Content starts

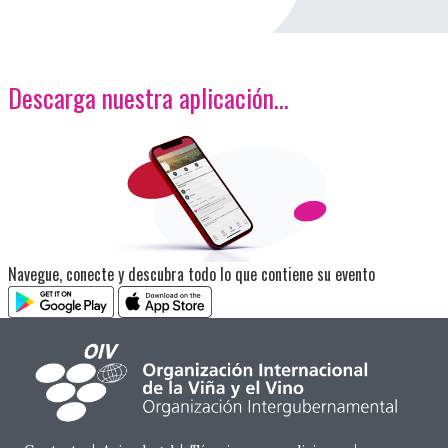
Descarga nuestra aplicación…
<p>Imagen</p>
Navegue, conecte y descubra todo lo que contiene su evento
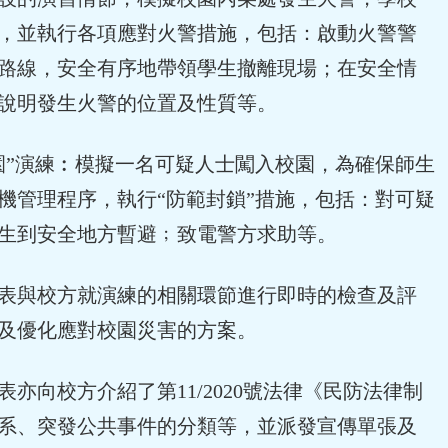
，並執行各項應對火警措施，包括：啟動火警警
路線，安全有序地帶領學生撤離現場；在安全情
說明發生火警的位置及性質等。
”演練︰模擬一名可疑人士闖入校園，為確保師生
機管理程序，執行“防範封鎖”措施，包括：對可疑
生到安全地方暫避﹔致電警方求助等。
與校方就演練的相關環節進行即時的檢查及評
及優化應對校園災害的方案。
向校方介紹了第11/2020號法律《民防法律制
系、突發公共事件的分類等，並派發宣傳單張及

Content ends

**WHAT TO PRODUCE**
Keep every word of the material exactly as given. Drop the pictures.

**PROBLEM SOLUTION**
Descarga nuestra aplicación…
<p>Imagen</p>
Navegue, conecte y descubra todo lo que contiene su evento
，並執行各項應對火警措施，包括：啟動火警警
路線，安全有序地帶領學生撤離現場；在安全情
說明發生火警的位置及性質等。
”演練︰模擬一名可疑人士闖入校園，為確保師生
機管理程序，執行“防範封鎖”措施，包括：對可疑
生到安全地方暫避﹔致電警方求助等。
與校方就演練的相關環節進行即時的檢查及評
及優化應對校園災害的方案。
向校方介紹了第11/2020號法律《民防法律制
系、突發公共事件的分類等，並派發宣傳單張及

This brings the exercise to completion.